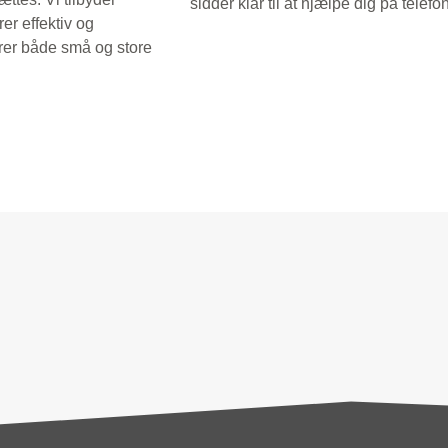
sidder klar til at hjælpe dig på telefo
er effektiv og
rer både små og store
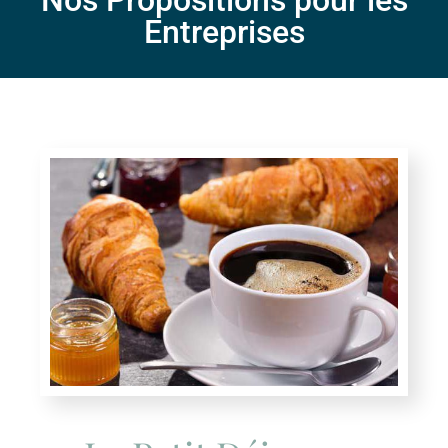
Nos Propositions pour les
Entreprises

****************

Leaving the pictures out, print every line of the listing exactly.

sidder klar til at hjælpe dig på telefo
er effektiv og
rer både små og store
Nos Propositions pour les
Entreprises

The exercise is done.